***** EXTRACTED DATA

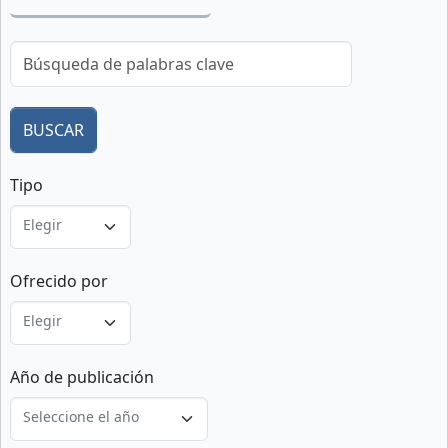
Tipo
Elegir
Ofrecido por
Elegir
Año de publicación
Seleccione el año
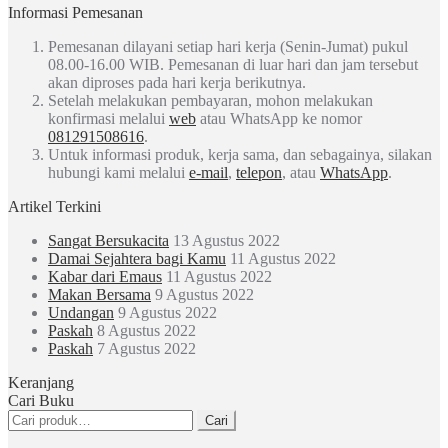
Informasi Pemesanan
Pemesanan dilayani setiap hari kerja (Senin-Jumat) pukul
08.00-16.00 WIB. Pemesanan di luar hari dan jam tersebut
akan diproses pada hari kerja berikutnya.
Setelah melakukan pembayaran, mohon melakukan
konfirmasi melalui
web
atau WhatsApp ke nomor
081291508616
.
Untuk informasi produk, kerja sama, dan sebagainya, silakan
hubungi kami melalui
e-mail
,
telepon
, atau
WhatsApp
.
Artikel Terkini
Sangat Bersukacita
13 Agustus 2022
Damai Sejahtera bagi Kamu
11 Agustus 2022
Kabar dari Emaus
11 Agustus 2022
Makan Bersama
9 Agustus 2022
Undangan
9 Agustus 2022
Paskah
8 Agustus 2022
Paskah
7 Agustus 2022
Keranjang
Cari Buku
Pencarian
Cari
untuk:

**********

▶ **ABOUT THIS TASK**
Locate and copy each line in the data above that includes the word "Agustus".

▶ **SOLUTION TO THIS PROBLEM**
13 Agustus 2022
11 Agustus 2022
11 Agustus 2022
9 Agustus 2022
9 Agustus 2022
8 Agustus 2022
7 Agustus 2022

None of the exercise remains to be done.